Son sözü DYO işçisi söyleyecek! Peki biz grev ve işçilerden ne öğrenebiliriz?
Kocaeli ve İzmir’de iki fabrikası bulunan DYO Boya fabrikası işçileri grevin 27’inci günündeler. DYO işçisi şu an brüt 38 bin lira, net ise 25 bin TL dolaylarında maaşla çalışıyor. İşçiler yüzde 117 zam talep ederken, işveren ise en son yüzde 60 önerdi. DYO işçisi Petrol İş Sendikası Gebze Şubesi önderliğinde onuru ve geleceği için direnmeye devam ediyor.
Biz şunu soralım: Bir grevden ve işçilerden neler öğrenebiliriz?
Bir gazeteci olarak hiçbir zaman işçi olduğumu unutmuyorum. Pozisyonum haber müdürü, yazı işleri müdürü ya da başka ne olursa olsun bir emek karşılığında, kesin olmayan bir gelecekle ve değer üreterek yaşadığımı biliyorum. Lakin gazetecilikte kendi mesleğimizle ilgili grev görme şansımız çok düşük çünkü bizim sektörde örgütlenmek zordur. Bu nedenle fabrikalardaki grevlerden hep çok şey öğrenmişimdir, hatta direkt öğrenmek için giderim…

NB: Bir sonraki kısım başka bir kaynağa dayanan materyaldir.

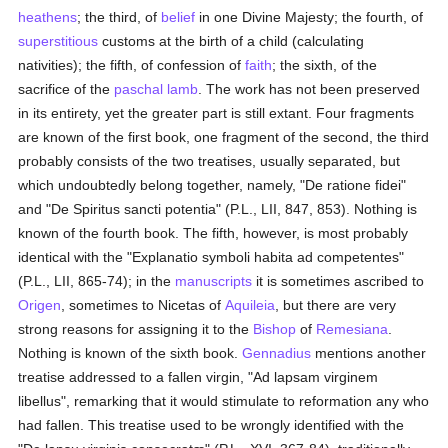
heathens
; the third, of
belief
in one Divine Majesty; the fourth, of
superstitious
customs at the birth of a child (calculating
nativities); the fifth, of confession of
faith
; the sixth, of the
sacrifice of the
paschal lamb
. The work has not been preserved
in its entirety, yet the greater part is still extant. Four fragments
are known of the first book, one fragment of the second, the third
probably consists of the two treatises, usually separated, but
which undoubtedly belong together, namely, "De ratione fidei"
and "De Spiritus sancti potentia" (P.L., LII, 847, 853). Nothing is
known of the fourth book. The fifth, however, is most probably
identical with the "Explanatio symboli habita ad competentes"
(P.L., LII, 865-74); in the
manuscripts
it is sometimes ascribed to
Origen
, sometimes to Nicetas of
Aquileia
, but there are very
strong reasons for assigning it to the
Bishop
of
Remesiana
.
Nothing is known of the sixth book.
Gennadius
mentions another
treatise addressed to a fallen virgin, "Ad lapsam virginem
libellus", remarking that it would stimulate to reformation any who
had fallen. This treatise used to be wrongly identified with the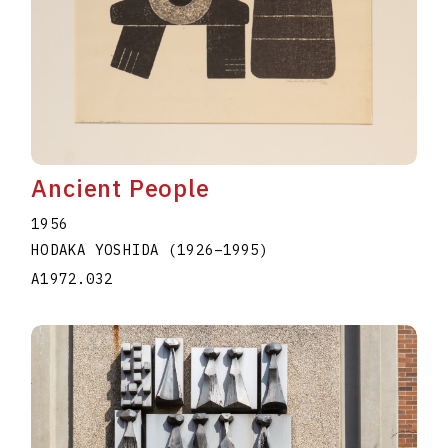
Ancient People
1956
HODAKA YOSHIDA
(1926
–
1995
)
A1972.032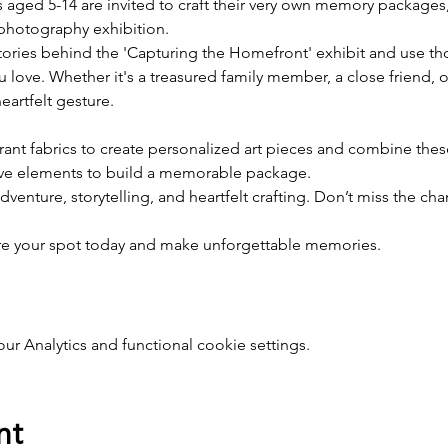
s aged 5-14 are invited to craft their very own memory packages
photography exhibition.
ories behind the 'Capturing the Homefront' exhibit and use thos
 love. Whether it's a treasured family member, a close friend, 
artfelt gesture.
rant fabrics to create personalized art pieces and combine these
ive elements to build a memorable package.
c adventure, storytelling, and heartfelt crafting. Don’t miss the 
ure your spot today and make unforgettable memories.
 Analytics and functional cookie settings.
nt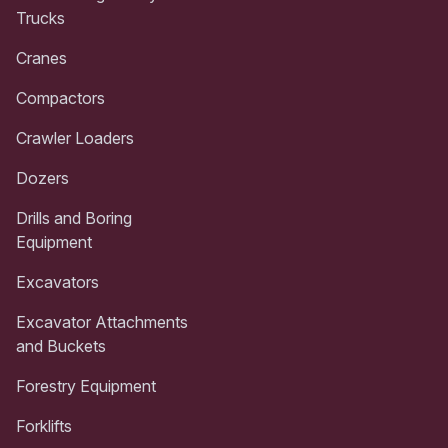
Trucks
Cranes
Compactors
Crawler Loaders
Dozers
Drills and Boring
Equipment
Excavators
Excavator Attachments
and Buckets
Forestry Equipment
Forklifts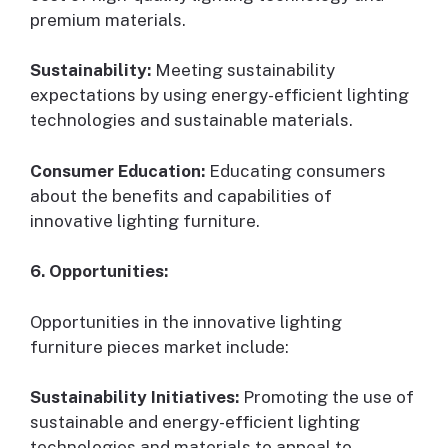
premium materials.
Sustainability:
Meeting sustainability
expectations by using energy-efficient lighting
technologies and sustainable materials.
Consumer Education:
Educating consumers
about the benefits and capabilities of
innovative lighting furniture.
6. Opportunities:
Opportunities in the innovative lighting
furniture pieces market include:
Sustainability Initiatives:
Promoting the use of
sustainable and energy-efficient lighting
technologies and materials to appeal to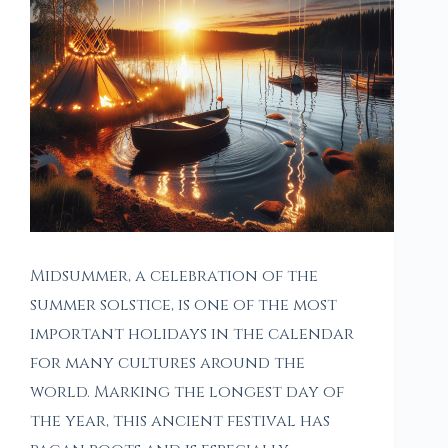
Midsummer, a celebration of the
summer solstice, is one of the most
important holidays in the calendar
for many cultures around the
world. Marking the longest day of
the year, this ancient festival has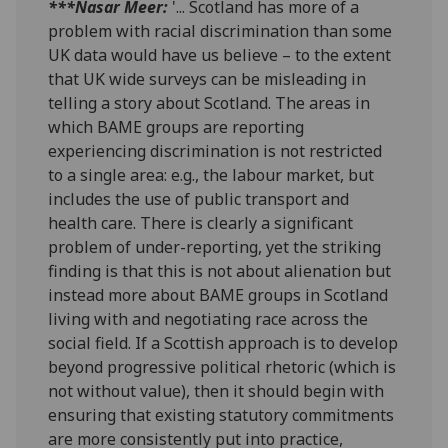
***Nasar Meer:
'... Scotland has more of a
problem with racial discrimination than some
UK data would have us believe – to the extent
that UK wide surveys can be misleading in
telling a story about Scotland. The areas in
which BAME groups are reporting
experiencing discrimination is not restricted
to a single area: e.g., the labour market, but
includes the use of public transport and
health care. There is clearly a significant
problem of under-reporting, yet the striking
finding is that this is not about alienation but
instead more about BAME groups in Scotland
living with and negotiating race across the
social field. If a Scottish approach is to develop
beyond progressive political rhetoric (which is
not without value), then it should begin with
ensuring that existing statutory commitments
are more consistently put into practice,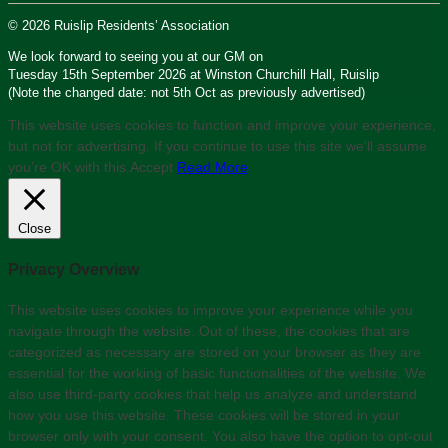
© 2026 Ruislip Residents’ Association
We look forward to seeing you at our GM on
Tuesday 15th September 2026 at Winston Churchill Hall, Ruislip
(Note the changed date: not 5th Oct as previously advertised)
This website uses cookies to function and improve your experience,
but not for advertising. If you continue to use this site we'll assume
you’re OK with this.
Accept
Read More
Close
Privacy Overview
This website uses cookies to improve your experience while you
navigate through the website. Out of these, the cookies that are
categorized as necessary are stored on your browser as they are
essential for the working of basic functionalities of the website. We
also use third-party cookies that help us analyze and understand
how you use this website. These cookies will be stored in your
browser only with your consent. You also have the option to opt-out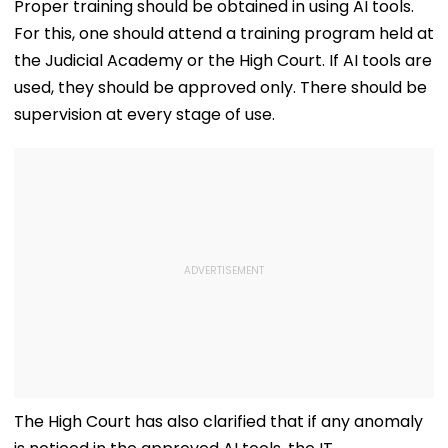
Proper training should be obtained in using AI tools.
For this, one should attend a training program held at
the Judicial Academy or the High Court. If AI tools are
used, they should be approved only. There should be
supervision at every stage of use.
The High Court has also clarified that if any anomaly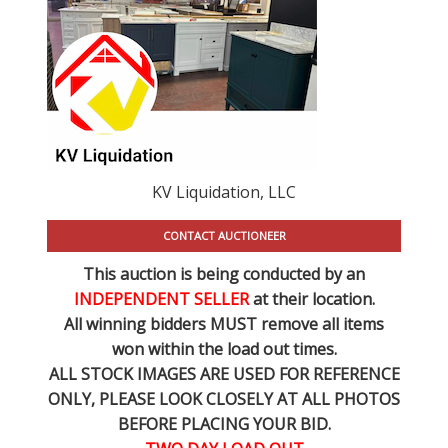
KV Liquidation, LLC
CONTACT AUCTIONEER
This auction is being conducted by an
INDEPENDENT SELLER
at their location.
All winning bidders MUST remove all items
won within the load out times.
ALL STOCK IMAGES ARE USED FOR REFERENCE
ONLY
, PLEASE LOOK CLOSELY AT ALL PHOTOS
BEFORE PLACING YOUR BID.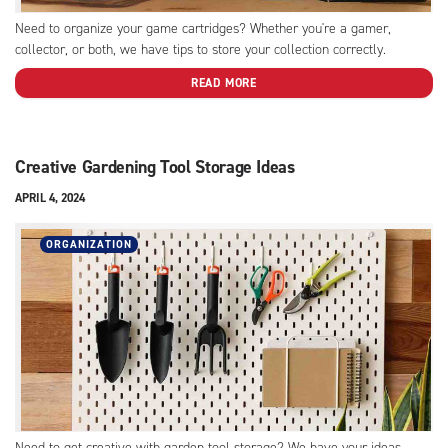
Need to organize your game cartridges? Whether you're a gamer,
collector, or both, we have tips to store your collection correctly.
READ MORE
Creative Gardening Tool Storage Ideas
APRIL 4, 2024
ORGANIZATION
Need to get creative with garden tool storage? We have your ideas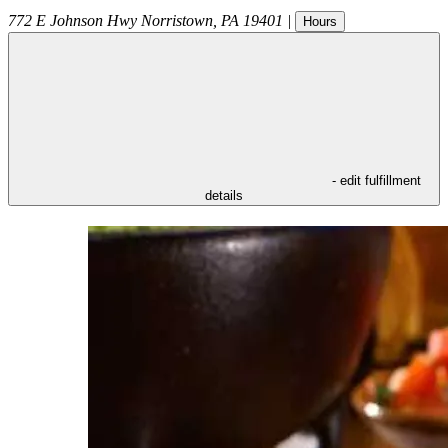
772 E Johnson Hwy
Norristown
,
PA
19401
|
Hours
- edit fulfillment
details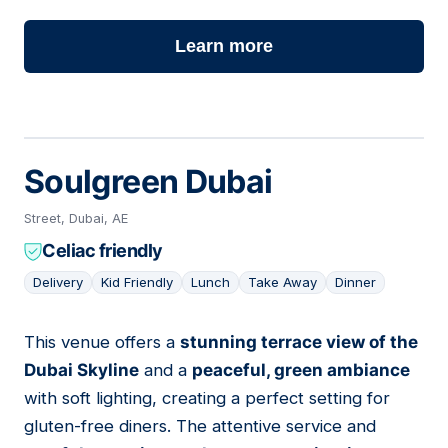
Learn more
Soulgreen Dubai
Street, Dubai, AE
Celiac friendly
Delivery
Kid Friendly
Lunch
Take Away
Dinner
This venue offers a
stunning terrace view of the
02
Dubai Skyline
and a
peaceful, green ambiance
with soft lighting, creating a perfect setting for
gluten-free diners. The attentive service and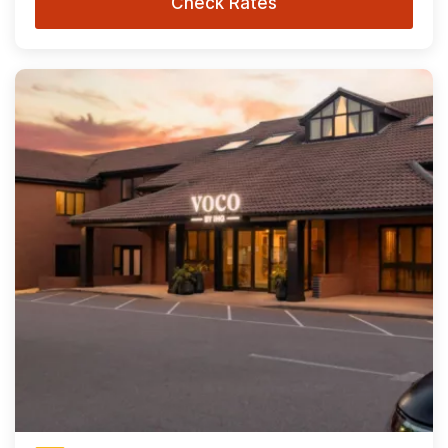
Check Rates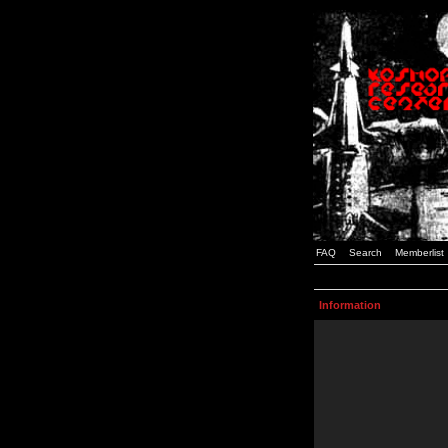
FAQ
Search
Memberlist
Information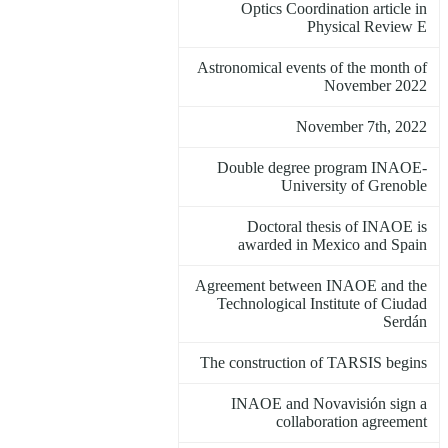
Optics Coordination article in
Physical Review E
Astronomical events of the month of
November 2022
November 7th, 2022
Double degree program INAOE-
University of Grenoble
Doctoral thesis of INAOE is
awarded in Mexico and Spain
Agreement between INAOE and the
Technological Institute of Ciudad
Serdán
The construction of TARSIS begins
INAOE and Novavisión sign a
collaboration agreement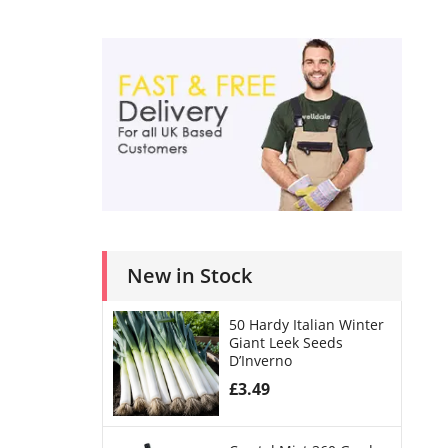
New in Stock
50 Hardy Italian Winter
Giant Leek Seeds
D’Inverno
£
3.49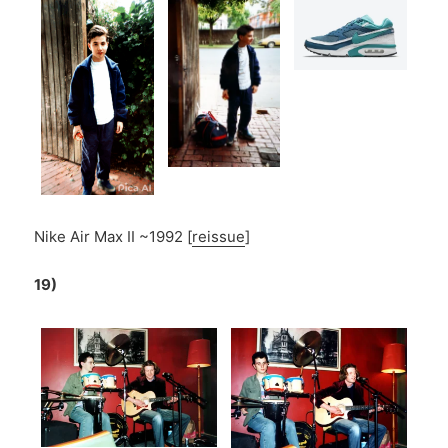
Nike Air Max II ~1992 [
reissue
]
19)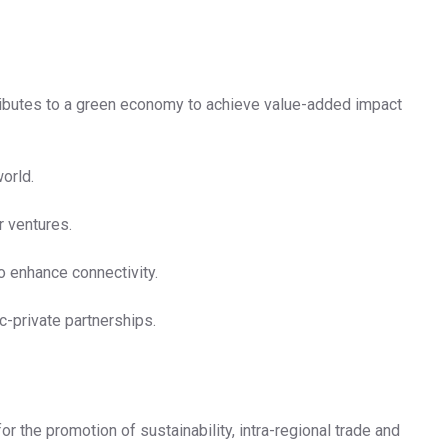
ntributes to a green economy to achieve value-added impact
orld.
r ventures.
o enhance connectivity.
c-private partnerships.
r the promotion of sustainability, intra-regional trade and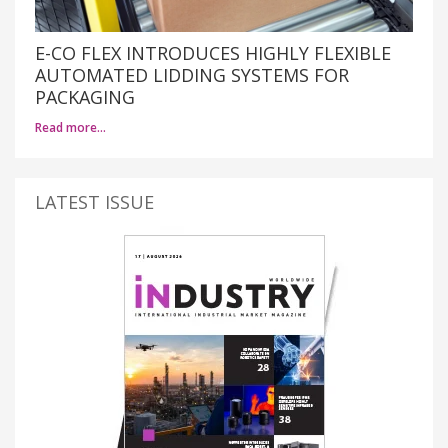
E-CO FLEX INTRODUCES HIGHLY FLEXIBLE
AUTOMATED LIDDING SYSTEMS FOR
PACKAGING
Read more…
LATEST ISSUE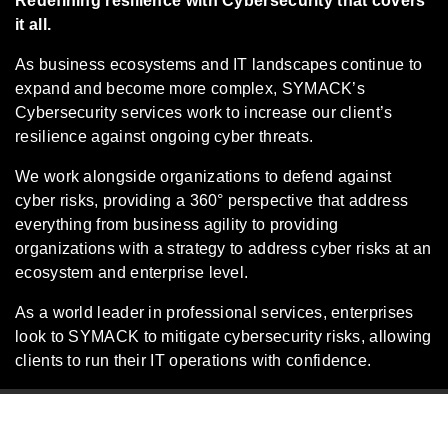
Redefining resilience with Cybersecurity that covers
it all.
As business ecosystems and IT landscapes continue to
expand and become more complex, SYMACK’s
Cybersecurity services work to increase our client’s
resilience against ongoing cyber threats.
We work alongside organizations to defend against
cyber risks, providing a 360° perspective that address
everything from business agility to providing
organizations with a strategy to address cyber risks at an
ecosystem and enterprise level.
As a world leader in professional services, enterprises
look to SYMACK to mitigate cybersecurity risks, allowing
clients to run their IT operations with confidence.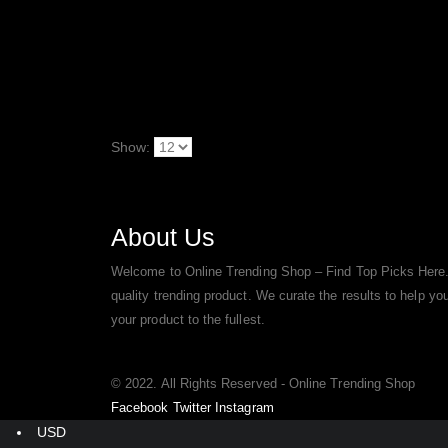
Show:
About Us
Welcome to Online Trending Shop – Find Top Picks Here.
quality trending product. We curate the results to help y
your product to the fullest.
© 2022. All Rights Reserved - Online Trending Shop
Facebook
Twitter
Instagram
USD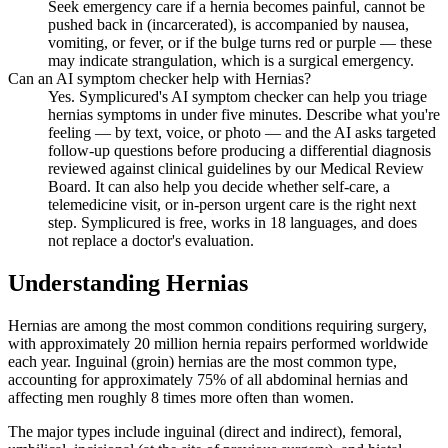
Seek emergency care if a hernia becomes painful, cannot be
pushed back in (incarcerated), is accompanied by nausea,
vomiting, or fever, or if the bulge turns red or purple — these
may indicate strangulation, which is a surgical emergency.
Can an AI symptom checker help with Hernias?
Yes. Symplicured's AI symptom checker can help you triage
hernias symptoms in under five minutes. Describe what you're
feeling — by text, voice, or photo — and the AI asks targeted
follow-up questions before producing a differential diagnosis
reviewed against clinical guidelines by our Medical Review
Board. It can also help you decide whether self-care, a
telemedicine visit, or in-person urgent care is the right next
step. Symplicured is free, works in 18 languages, and does
not replace a doctor's evaluation.
Understanding
Hernias
Hernias are among the most common conditions requiring surgery,
with approximately 20 million hernia repairs performed worldwide
each year. Inguinal (groin) hernias are the most common type,
accounting for approximately 75% of all abdominal hernias and
affecting men roughly 8 times more often than women.
The major types include inguinal (direct and indirect), femoral,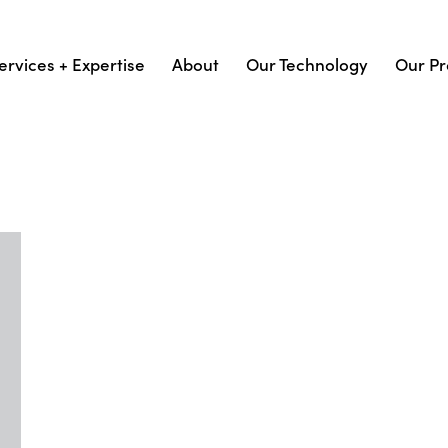
ervices + Expertise
About
Our Technology
Our Pr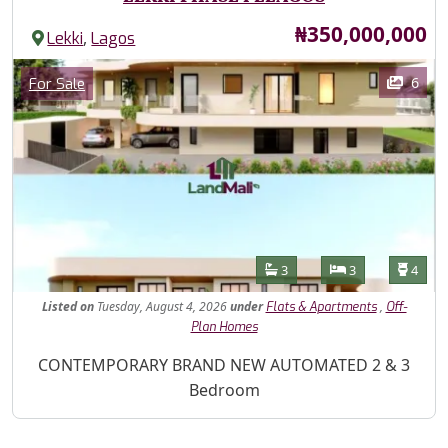
Price
₦350,000,000
,
Lekki
Lagos
Images
Category
6
For Sale
Features
Bathrooms
Bedrooms
Toilet
3
3
4
Listed
on
Tuesday, August 4, 2026
under
,
Flats & Apartments
Off-
Plan Homes
Property Description
CONTEMPORARY BRAND NEW AUTOMATED 2 & 3
Bedroom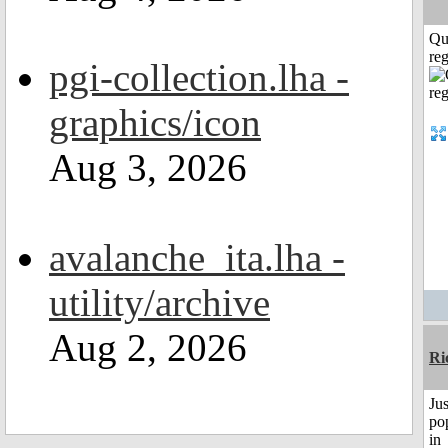
Qu
reg
pgi-collection.lha -
graphics/icon
Aug 3, 2026
avalanche_ita.lha -
utility/archive
Aug 2, 2026
Ri
Jus
po
in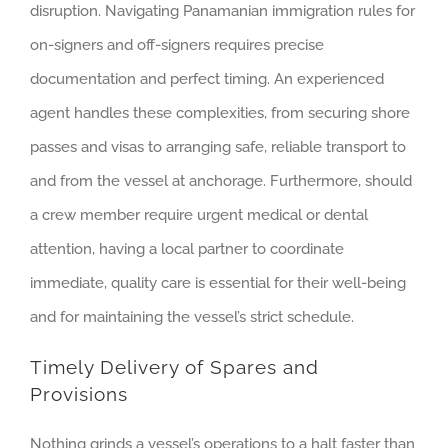
disruption. Navigating Panamanian immigration rules for
on-signers and off-signers requires precise
documentation and perfect timing. An experienced
agent handles these complexities, from securing shore
passes and visas to arranging safe, reliable transport to
and from the vessel at anchorage. Furthermore, should
a crew member require urgent medical or dental
attention, having a local partner to coordinate
immediate, quality care is essential for their well-being
and for maintaining the vessel’s strict schedule.
Timely Delivery of Spares and
Provisions
Nothing grinds a vessel’s operations to a halt faster than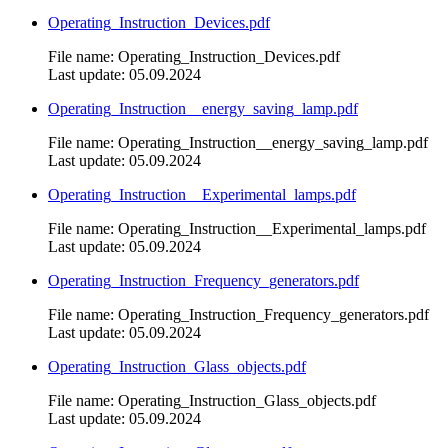
Operating_Instruction_Devices.pdf
File name: Operating_Instruction_Devices.pdf
Last update: 05.09.2024
Operating_Instruction__energy_saving_lamp.pdf
File name: Operating_Instruction__energy_saving_lamp.pdf
Last update: 05.09.2024
Operating_Instruction__Experimental_lamps.pdf
File name: Operating_Instruction__Experimental_lamps.pdf
Last update: 05.09.2024
Operating_Instruction_Frequency_generators.pdf
File name: Operating_Instruction_Frequency_generators.pdf
Last update: 05.09.2024
Operating_Instruction_Glass_objects.pdf
File name: Operating_Instruction_Glass_objects.pdf
Last update: 05.09.2024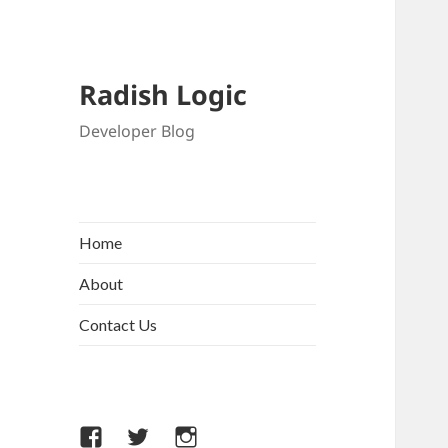
Radish Logic
Developer Blog
Home
About
Contact Us
Facebook
Twitter
Instagram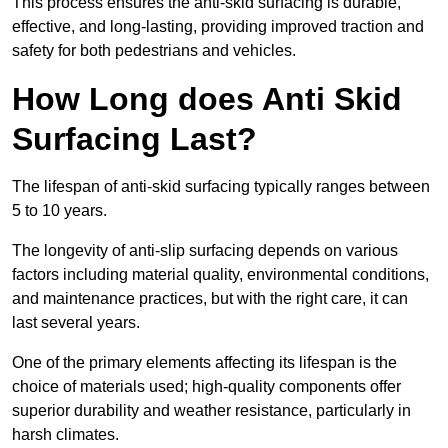
This process ensures the anti-skid surfacing is durable,
effective, and long-lasting, providing improved traction and
safety for both pedestrians and vehicles.
How Long does Anti Skid
Surfacing Last?
The lifespan of anti-skid surfacing typically ranges between
5 to 10 years.
The longevity of anti-slip surfacing depends on various
factors including material quality, environmental conditions,
and maintenance practices, but with the right care, it can
last several years.
One of the primary elements affecting its lifespan is the
choice of materials used; high-quality components offer
superior durability and weather resistance, particularly in
harsh climates.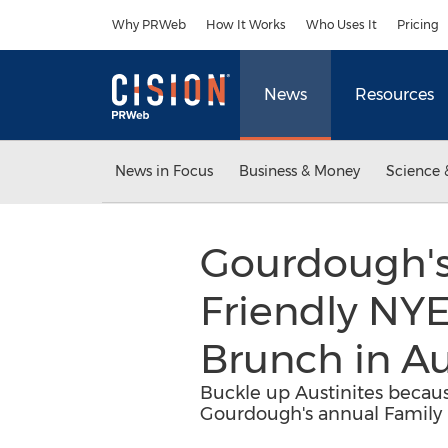
Accessibility Statement
Skip Navigation
Why PRWeb
How It Works
Who Uses It
Pricing
News
Resources
News in Focus
Business & Money
Science 
Gourdough's
Friendly NY
Brunch in Au
Buckle up Austinites becaus
Gourdough's annual Family 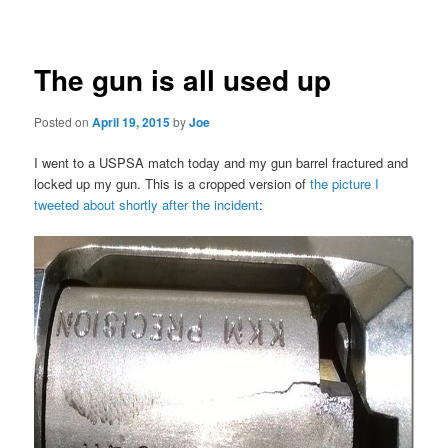
navigation
The gun is all used up
Posted on
April 19, 2015
by
Joe
I went to a USPSA match today and my gun barrel fractured and
locked up my gun. This is a cropped version of
the picture I
tweeted about shortly after the incident
: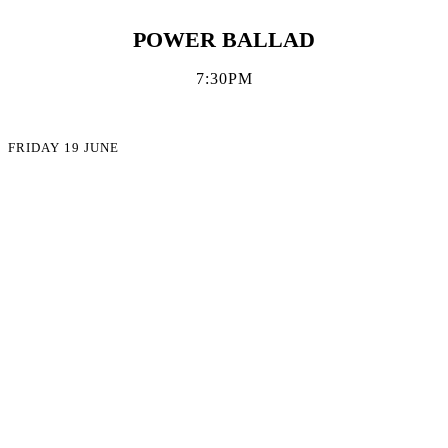
POWER BALLAD
7:30PM
FRIDAY 19 JUNE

Bir grev nasıl icra edilir? Grev yapan işçinin psikolojisi nasıldır, nasıl direnilir; aslında kısaca bir işçi kendi onurunu nasıl kurtarır? Onur diyorum çünkü her işçinin kadın ya da erkek, bir iaşe, yaşam kaygısı vardır. İyi bir hayat az parayla yaşanmaz, iyi para kazanamayan işçinin omuzları düşer. Bir işçinin hele de çocuğu varsa, çocuğuna vereceği ‘yok’ cevabının ne kadar yok edici bir cevap olduğunu tahmin edebiliyor musunuz? Var etmesi gereken bir anne ve babanın ‘yok’ demesi yıkımdır…
GREV BİR HATIRLATMADIR
Grevdeki işçi maaş alamaz ama bir amaçla oradadır. Grev ara vermektir, bir anlığına düzeni teşhir etmektir. Daha sonra toplamak üzere dağıtmaktır. Grevdeki işçi ara verir, böylece işçinin üretimden gelen gücünü gösterir. Bu aynı zamanda patronun güçsüzlüğünü ve eğer güçlü olacaksa gücünün kime dayanacağını gösterir. Grev bu nedenle bir hatırlatmadır. Patrona, patronun asıl kim olduğunu gösterir. İşçi sınıfının yazarı Orhan Kemal’in Grev isimli öyküsünde işçi patrona şöyle seslenir, “Sen? Bana ekmek veriyorsun ha? Sen kimsin de bana ekmek vereceksin? Çalışıyorum ben, alnımın teriyle kazanıyorum onu...Bana ekmek veriyormuş. Ben çalışmayım da sen bana ekmek ver. Ulan siz değil ekmek, günahınızı bile vermezsiniz bedavadan!” İşçi bedavaya çalışmadığını ve çalışmayacağını gösterir grevde patrona… Bu anlamda da öğreticidir. Hak aramak isteyen herkese örnek olur işçi. Bu nedenle işçi sınıfı tarihini bilmek aslında hak mücadelesi tarihi bilmektir, önemlidir. Hafıza yoksa hareket de yoktur çünkü.
ZAFER SONSUZA DEK SÜRMEZ
Dünyanın neresinde bir grev kazanıldıysa o dünyanın her yerindeki işçileri ilgilendirir çünkü emek gibi sömürü de evrenseldir. Zaferler ve mağlubiyetler de evrenseldir… Bu arada işçi grevden zaferle çıkabilir ama bilir ki bu zafer sonsuza dek sürmez. İki ya da üç yılda bir bu döngü yaşanır, bunu bilerek yaşar işçi. Mücadele hayatının parçasıdır çünkü fabrika dişlilerin arasında hayatı öğütülür, bunu bilir. Bunu bile bile nasıl mücadeleden vazgeçebilir ki?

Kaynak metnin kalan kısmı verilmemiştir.